19.4.08

Gordos unidos – vencidos?

Por Antunes Ferreira
ADÓNIS, NAS MITOLOGIAS FENÍCIA E GREGA, era um jovem esbelto, perfeito, lindo de morrer, como hoje se diria. Filho do rei Cinires de Chipre e da filha deste, Mirra, fruto, portanto, de relação incestuosa. Começava mal, o menino bonito. E tanto era que catrapiscou a Afrodite, deusa do amor, que os Romanos iriam rebaptizar Vénus. Só que o marido enganado, Ares, o senhor da guerra, não esteve com meias medidas: mandou matar o perfeito exemplar. Seguem-se desenvolvimentos vários, que aqui se não trazem por mor da inflação da escrita.
Tal como nas telenovelas mais castiças, o segundo episódio deste enredo, decorre na Roma Augusta, com o sobejamente conhecido Nero desempenhando o papel de imperador. É desse tempo uma figura sui generis, Petrónio, de seu nome completo Gaius Petronius Arbiter, que também era conhecido por Titus. Cidadão de maus comportamentos, mas alegre e folgazão. Adorava a beleza, nomeadamente a masculina, honni soit. A sua opinião era regra obrigatória. Daí ter ficado para a História como o arbiter elegantiae, o árbitro das elegâncias.
Teria um fim muito peculiar. Dera-lhe para escrever – apesar dos seus hábitos de farras multifacetadas – contra, vejam lá, a dissolução dos costumes, patrocinada pelo próprio Nero. Publicou, assim, o Satiricon. O nome indica o que a obra continha. O imperador, anteriormente seu grande amigo, voltou o polegar para baixo. E Petrónio suicidou-se. Abriu as veias, deixou correr sangue e fechou-as, para continuar nesta concertina até morrer. Isto, enquanto declamava poesias satíricas de sua autoria. Para pretensa erudição – basta.
Faço parte desse grupo cada vez mais numeroso que dá pelo nome de gordos. Ou melhor, dos muito gordos, dos obesos, para ser mais preciso. Nada, portanto, tenho que ver com o Adónis e o Petrónio assustar-se-ia quando e se me visse. Já tentei, ingloriamente, perder uns quantos quilos, o quantos significando aqui muitos. A tendência para o sobe-e-desce é constante que me acompanha quotidianamente.

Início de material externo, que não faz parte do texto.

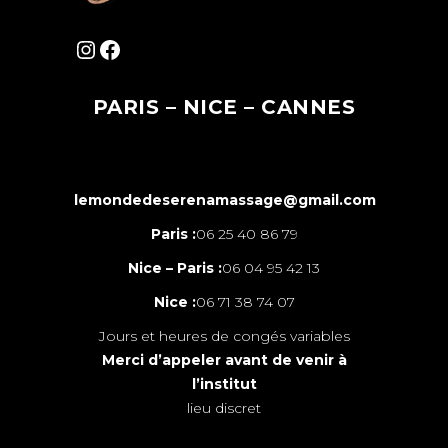
Instagram
Facebook
PARIS – NICE – CANNES
lemondedeserenamassage@gmail.com
Paris :
06 25 40 86 79
Nice – Paris :
06 04 95 42 13
Nice :
06 71 38 74 07
Jours et heures de congés variables
Merci d’appeler avant de venir à
l’institut
lieu discret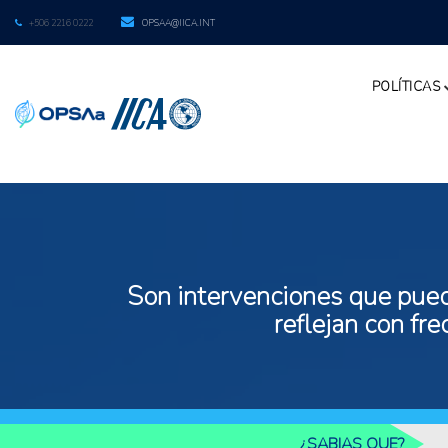
+506 2216 0222
OPSAA@IICA.INT
POLÍTICAS
Son intervenciones que puede
reflejan con fr
¿SABIAS QUE?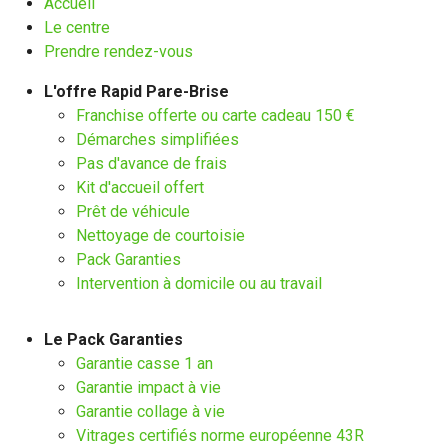
Accueil
Le centre
Prendre rendez-vous
L'offre Rapid Pare-Brise
Franchise offerte ou carte cadeau 150 €
Démarches simplifiées
Pas d'avance de frais
Kit d'accueil offert
Prêt de véhicule
Nettoyage de courtoisie
Pack Garanties
Intervention à domicile ou au travail
Le Pack Garanties
Garantie casse 1 an
Garantie impact à vie
Garantie collage à vie
Vitrages certifiés norme européenne 43R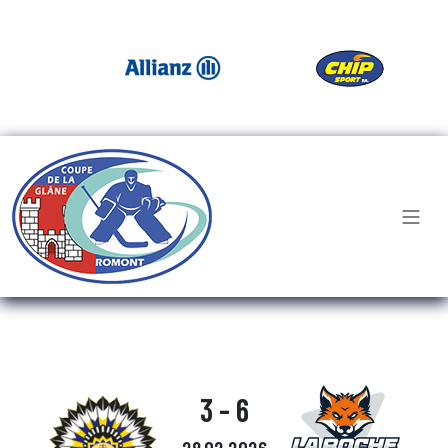
3 - 6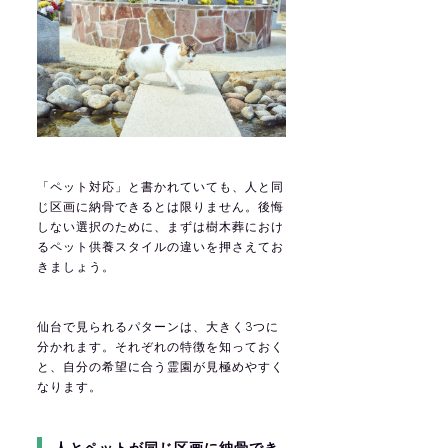
「ペット対応」と書かれていても、人と同
じ区画に納骨できるとは限りません。後悔
しない選択のために、まずは樹木葬におけ
るペット供養スタイルの違いを押さえてお
きましょう。
仙台で見られるパターンは、大きく3つに
分かれます。それぞれの特徴を知っておく
と、自分の希望に合う霊園が見極めやすく
なります。
人とペットが同じ区画に納骨でき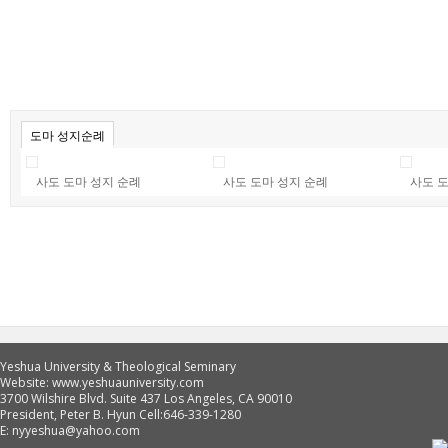
도마 성지순례
사도 도마 성지 순례
사도 도마 성지 순례
사도 
Yeshua University & Theological Seminary
Website: www.yeshuauniversity.com
3700 Wilshire Blvd. Suite 437 Los Angeles, CA 90010
President, Peter B. Hyun Cell:646-339-1280
E: nyyeshua@yahoo.com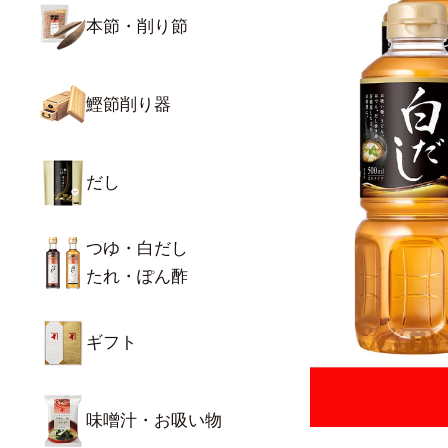
本節・削り節
鰹節削り器
だし
つゆ・白だし
たれ・ぽん酢
ギフト
味噌汁・お吸い物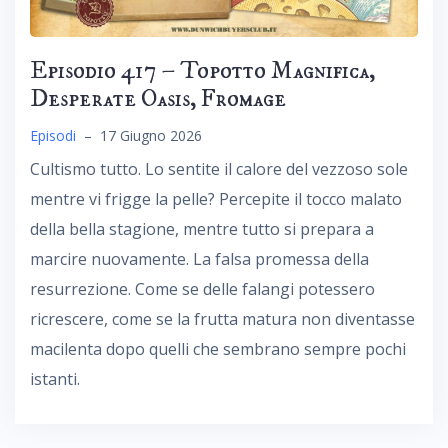
Episodio 417 – Topotto Magnifica,
Desperate Oasis, Fromage
Episodi
–
17 Giugno 2026
Cultismo tutto. Lo sentite il calore del vezzoso sole
mentre vi frigge la pelle? Percepite il tocco malato
della bella stagione, mentre tutto si prepara a
marcire nuovamente. La falsa promessa della
resurrezione. Come se delle falangi potessero
ricrescere, come se la frutta matura non diventasse
macilenta dopo quelli che sembrano sempre pochi
istanti.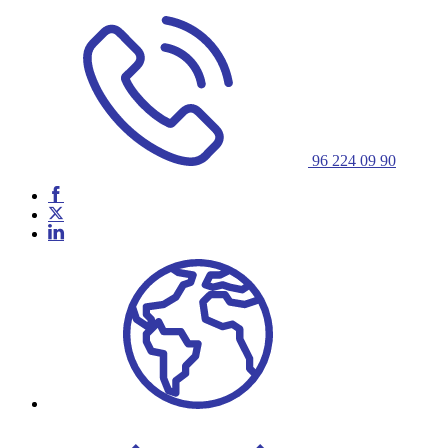
96 224 09 90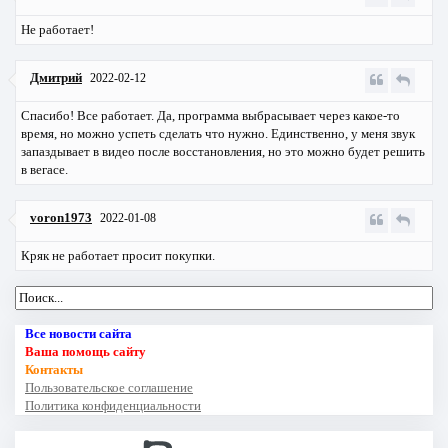
Не работает!
Дмитрий
2022-02-12
Спасибо! Все работает. Да, программа выбрасывает через какое-то
время, но можно успеть сделать что нужно. Единственно, у меня звук
запаздывает в видео после восстановления, но это можно будет решить
в вегасе.
voron1973
2022-01-08
Кряк не работает просит покупки.
Все новости сайта
Ваша помощь сайту
Контакты
Пользовательское соглашение
Политика конфиденциальности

Não se trata, aviso já, de um caso de narcisismo desesperado. Apenas de me tentar afastar de ser apontado a dedo por familiares e amigos. Olha como estás, ainda te arriscas a que te dê uma coisa má, o coração pode ir-se abaixo, os pulmões trabalham ao ralenti, as pernas são um desastre, andas paquidermicamente e assim. A saúde tem, neste particular, uma importância que não se deve, nem pode, ignorar. Pois bem, uma confissão: até andei a tratar-me como Tallon. Compincha – mas não deu.
Não sei se porfiarei em diligências tais. Endocrinologistas, dietistas, e similares tornaram-se-me conhecidos, mas sem resultados práticos. Vou sendo obeso, e entre um cozido à portuguesa com muita carne de porco e sem cenouras, nabos e correlativos e uma dieta hipocalórica, alinho, decididamente, na primeira alínea. Nestes casos, a clássica dicotomia deve ser abolida. Penso, donde que continuo a existir. Com banhas.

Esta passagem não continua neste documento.